Dataset extract START

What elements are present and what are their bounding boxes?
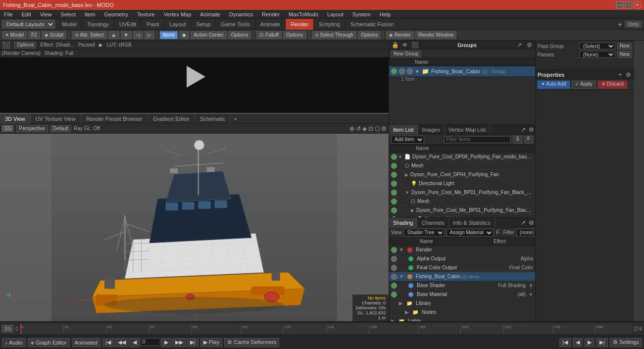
viewport-perspective-btn[interactable]: Perspective [16,125,47,132]
diamond-btn[interactable]: ◆ [179,31,189,39]
menu-help[interactable]: Help [378,11,393,17]
item-expand-5[interactable]: ▼ [405,190,409,195]
properties-settings-icon[interactable]: ⚙ [624,71,632,79]
properties-expand-icon[interactable]: + [616,71,624,79]
timeline-ruler[interactable]: 0 20 40 60 80 100 120 140 160 180 200 22… [20,324,632,334]
add-viewport-tab-button[interactable]: + [231,116,240,122]
maximize-button[interactable]: □ [625,1,632,8]
sh-expand-boat[interactable]: ▼ [399,274,404,279]
sh-row-boat-cabin[interactable]: ▼ Fishing_Boat_Cabin (2) Items [389,272,535,281]
add-tab-button[interactable]: + [615,20,625,28]
tab-vertex-map-list[interactable]: Vertex Map List [445,125,491,135]
item-row-6[interactable]: ⬡ Mesh [389,197,535,206]
render-btn[interactable]: ◈ Render [386,31,414,39]
arrow-down-btn[interactable]: ▼ [121,31,132,39]
items-btn[interactable]: Items [160,31,178,39]
select-through-btn[interactable]: ⊙ Select Through [312,31,356,39]
menu-animate[interactable]: Animate [198,11,222,17]
transport-prev-btn[interactable]: |◀ [102,338,114,347]
sh-row-lights[interactable]: ▶ 📁 Lights [389,317,535,321]
viewport-icon-3[interactable]: ◈ [362,125,367,132]
menu-render[interactable]: Render [260,11,282,17]
tab-schematic-fusion[interactable]: Schematic Fusion [346,19,399,30]
animated-btn[interactable]: Animated [72,338,100,347]
action-center-btn[interactable]: Action Center [191,31,227,39]
transport-icon-4[interactable]: ▶| [596,338,608,347]
item-list-settings-icon[interactable]: ⚙ [527,126,535,134]
menu-select[interactable]: Select [58,11,78,17]
tab-gradient-editor[interactable]: Gradient Editor [148,114,195,124]
tab-shading[interactable]: Shading [389,218,417,228]
menu-system[interactable]: System [350,11,373,17]
tab-schematic[interactable]: Schematic [195,114,231,124]
sh-row-base-material[interactable]: Base Material (all) ▼ [389,290,535,299]
menu-texture[interactable]: Texture [135,11,157,17]
sh-effect-dropdown[interactable]: ▼ [529,283,533,288]
model-btn[interactable]: ✦ Model [2,31,27,39]
tab-uv-texture-view[interactable]: UV Texture View [31,114,81,124]
groups-icon-2[interactable]: 👁 [401,41,409,49]
transport-back-btn[interactable]: ◀◀ [115,338,129,347]
menu-dynamics[interactable]: Dynamics [227,11,255,17]
tab-topology[interactable]: Topology [82,19,114,30]
filter-items-input[interactable] [444,136,511,143]
tab-paint[interactable]: Paint [142,19,164,30]
transport-icon-1[interactable]: |◀ [559,338,571,347]
sculpt-btn[interactable]: ◈ Sculpt [42,31,67,39]
arrow-left-btn[interactable]: ◁ [133,31,143,39]
item-list-expand-icon[interactable]: ↗ [519,126,527,134]
viewport-icon-1[interactable]: ⊕ [349,125,354,132]
sh-expand-library[interactable]: ▶ [399,300,403,306]
tab-images[interactable]: Images [418,125,445,135]
discard-btn[interactable]: ✕ Discard [598,81,627,89]
viewport-icon-4[interactable]: ⊡ [368,125,373,132]
f2-btn[interactable]: F2 [28,31,40,39]
item-row-4[interactable]: 💡 Directional Light [389,179,535,188]
tab-render[interactable]: Render [286,19,314,30]
menu-vertex-map[interactable]: Vertex Map [162,11,194,17]
passes-select[interactable]: (None) [579,51,615,58]
sh-expand-render[interactable]: ▼ [399,247,404,252]
groups-icon-1[interactable]: 🔒 [391,41,399,49]
groups-icon-3[interactable]: ⬛ [411,41,419,49]
viewport-settings-icon[interactable]: ⚙ [381,125,387,132]
tab-info-statistics[interactable]: Info & Statistics [449,218,495,228]
menu-file[interactable]: File [2,11,15,17]
settings-btn[interactable]: ⚙ Settings [610,338,642,347]
assign-material-select[interactable]: Assign Material [446,229,494,237]
item-row-7[interactable]: ▶ Dyson_Pure_Cool_Me_BP01_Purifying_Fan_… [389,206,535,215]
options-btn-3[interactable]: Options [358,31,381,39]
play-btn[interactable]: ▶ Play [200,338,222,347]
frame-input[interactable] [141,338,160,346]
menu-maxtomodo[interactable]: MaxToModo [287,11,320,17]
falloff-btn[interactable]: ∅ Falloff [256,31,282,39]
minimize-button[interactable]: — [616,1,623,8]
auto-add-btn[interactable]: ✦ Auto Add [538,81,570,89]
tab-3d-view[interactable]: 3D View [0,114,31,124]
pass-group-new-btn[interactable]: New [617,43,632,50]
render-window-btn[interactable]: Render Window [415,31,456,39]
transport-icon-3[interactable]: ▶ [585,338,594,347]
sh-row-base-shader[interactable]: Base Shader Full Shading ▼ [389,281,535,290]
tab-game-tools[interactable]: Game Tools [216,19,255,30]
tab-layout[interactable]: Layout [164,19,191,30]
tab-scripting[interactable]: Scripting [314,19,346,30]
menu-edit[interactable]: Edit [20,11,33,17]
menu-view[interactable]: View [38,11,54,17]
groups-expand-icon[interactable]: ↗ [515,41,523,49]
viewport-default-btn[interactable]: Default [50,125,71,132]
menu-layout[interactable]: Layout [325,11,346,17]
transport-next-btn[interactable]: ▶| [187,338,198,347]
viewport-3d[interactable]: No Items Channels: 0 Deformers: ON GL: 1… [0,134,389,321]
tab-channels[interactable]: Channels [417,218,448,228]
item-list-f-btn[interactable]: F [524,136,533,144]
arrow-right-btn[interactable]: ▷ [145,31,154,39]
new-group-btn[interactable]: New Group [391,50,421,57]
viewport-icon-2[interactable]: ↺ [356,125,361,132]
arrow-up-btn[interactable]: ▲ [108,31,119,39]
graph-editor-btn[interactable]: ⎈ Graph Editor [28,338,69,347]
tab-model[interactable]: Model [57,19,82,30]
attr-select-btn[interactable]: ⊙ Attr. Select [72,31,107,39]
tab-animate[interactable]: Animate [255,19,286,30]
tab-render-preset-browser[interactable]: Render Preset Browser [81,114,148,124]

Dataset extract END

## Required work
Return each entry above unchanged. Leave the pictures out.

## Exercise output
What elements are present and what are their bounding boxes?
viewport-perspective-btn[interactable]: Perspective [16,125,47,132]
diamond-btn[interactable]: ◆ [179,31,189,39]
menu-help[interactable]: Help [378,11,393,17]
item-expand-5[interactable]: ▼ [405,190,409,195]
properties-settings-icon[interactable]: ⚙ [624,71,632,79]
properties-expand-icon[interactable]: + [616,71,624,79]
timeline-ruler[interactable]: 0 20 40 60 80 100 120 140 160 180 200 22… [20,324,632,334]
add-viewport-tab-button[interactable]: + [231,116,240,122]
maximize-button[interactable]: □ [625,1,632,8]
sh-expand-boat[interactable]: ▼ [399,274,404,279]
sh-row-boat-cabin[interactable]: ▼ Fishing_Boat_Cabin (2) Items [389,272,535,281]
add-tab-button[interactable]: + [615,20,625,28]
tab-vertex-map-list[interactable]: Vertex Map List [445,125,491,135]
item-row-6[interactable]: ⬡ Mesh [389,197,535,206]
render-btn[interactable]: ◈ Render [386,31,414,39]
arrow-down-btn[interactable]: ▼ [121,31,132,39]
items-btn[interactable]: Items [160,31,178,39]
select-through-btn[interactable]: ⊙ Select Through [312,31,356,39]
menu-animate[interactable]: Animate [198,11,222,17]
transport-prev-btn[interactable]: |◀ [102,338,114,347]
sh-row-lights[interactable]: ▶ 📁 Lights [389,317,535,321]
viewport-icon-3[interactable]: ◈ [362,125,367,132]
menu-render[interactable]: Render [260,11,282,17]
tab-schematic-fusion[interactable]: Schematic Fusion [346,19,399,30]
animated-btn[interactable]: Animated [72,338,100,347]
action-center-btn[interactable]: Action Center [191,31,227,39]
transport-icon-4[interactable]: ▶| [596,338,608,347]
item-list-settings-icon[interactable]: ⚙ [527,126,535,134]
menu-select[interactable]: Select [58,11,78,17]
tab-gradient-editor[interactable]: Gradient Editor [148,114,195,124]
tab-shading[interactable]: Shading [389,218,417,228]
menu-system[interactable]: System [350,11,373,17]
tab-schematic[interactable]: Schematic [195,114,231,124]
sh-row-base-material[interactable]: Base Material (all) ▼ [389,290,535,299]
menu-texture[interactable]: Texture [135,11,157,17]
sh-effect-dropdown[interactable]: ▼ [529,283,533,288]
model-btn[interactable]: ✦ Model [2,31,27,39]
tab-uv-texture-view[interactable]: UV Texture View [31,114,81,124]
groups-icon-2[interactable]: 👁 [401,41,409,49]
transport-back-btn[interactable]: ◀◀ [115,338,129,347]
menu-dynamics[interactable]: Dynamics [227,11,255,17]
tab-topology[interactable]: Topology [82,19,114,30]
filter-items-input[interactable] [444,136,511,143]
tab-paint[interactable]: Paint [142,19,164,30]
transport-icon-1[interactable]: |◀ [559,338,571,347]
sculpt-btn[interactable]: ◈ Sculpt [42,31,67,39]
arrow-left-btn[interactable]: ◁ [133,31,143,39]
item-list-expand-icon[interactable]: ↗ [519,126,527,134]
viewport-icon-1[interactable]: ⊕ [349,125,354,132]
sh-expand-library[interactable]: ▶ [399,300,403,306]
tab-images[interactable]: Images [418,125,445,135]
discard-btn[interactable]: ✕ Discard [598,81,627,89]
viewport-icon-4[interactable]: ⊡ [368,125,373,132]
f2-btn[interactable]: F2 [28,31,40,39]
item-row-4[interactable]: 💡 Directional Light [389,179,535,188]
tab-render[interactable]: Render [286,19,314,30]
menu-vertex-map[interactable]: Vertex Map [162,11,194,17]
passes-select[interactable]: (None) [579,51,615,58]
sh-expand-render[interactable]: ▼ [399,247,404,252]
groups-icon-1[interactable]: 🔒 [391,41,399,49]
groups-icon-3[interactable]: ⬛ [411,41,419,49]
viewport-settings-icon[interactable]: ⚙ [381,125,387,132]
tab-info-statistics[interactable]: Info & Statistics [449,218,495,228]
menu-file[interactable]: File [2,11,15,17]
settings-btn[interactable]: ⚙ Settings [610,338,642,347]
assign-material-select[interactable]: Assign Material [446,229,494,237]
item-row-7[interactable]: ▶ Dyson_Pure_Cool_Me_BP01_Purifying_Fan_… [389,206,535,215]
options-btn-3[interactable]: Options [358,31,381,39]
play-btn[interactable]: ▶ Play [200,338,222,347]
frame-input[interactable] [141,338,160,346]
menu-maxtomodo[interactable]: MaxToModo [287,11,320,17]
falloff-btn[interactable]: ∅ Falloff [256,31,282,39]
minimize-button[interactable]: — [616,1,623,8]
auto-add-btn[interactable]: ✦ Auto Add [538,81,570,89]
tab-3d-view[interactable]: 3D View [0,114,31,124]
pass-group-new-btn[interactable]: New [617,43,632,50]
render-window-btn[interactable]: Render Window [415,31,456,39]
transport-icon-3[interactable]: ▶ [585,338,594,347]
sh-row-base-shader[interactable]: Base Shader Full Shading ▼ [389,281,535,290]
tab-game-tools[interactable]: Game Tools [216,19,255,30]
tab-layout[interactable]: Layout [164,19,191,30]
tab-scripting[interactable]: Scripting [314,19,346,30]
menu-edit[interactable]: Edit [20,11,33,17]
menu-view[interactable]: View [38,11,54,17]
groups-expand-icon[interactable]: ↗ [515,41,523,49]
viewport-default-btn[interactable]: Default [50,125,71,132]
menu-layout[interactable]: Layout [325,11,346,17]
transport-next-btn[interactable]: ▶| [187,338,198,347]
viewport-3d[interactable]: No Items Channels: 0 Deformers: ON GL: 1… [0,134,389,321]
tab-channels[interactable]: Channels [417,218,448,228]
item-list-f-btn[interactable]: F [524,136,533,144]
arrow-right-btn[interactable]: ▷ [145,31,154,39]
new-group-btn[interactable]: New Group [391,50,421,57]
viewport-icon-2[interactable]: ↺ [356,125,361,132]
arrow-up-btn[interactable]: ▲ [108,31,119,39]
graph-editor-btn[interactable]: ⎈ Graph Editor [28,338,69,347]
tab-model[interactable]: Model [57,19,82,30]
attr-select-btn[interactable]: ⊙ Attr. Select [72,31,107,39]
tab-animate[interactable]: Animate [255,19,286,30]
tab-render-preset-browser[interactable]: Render Preset Browser [81,114,148,124]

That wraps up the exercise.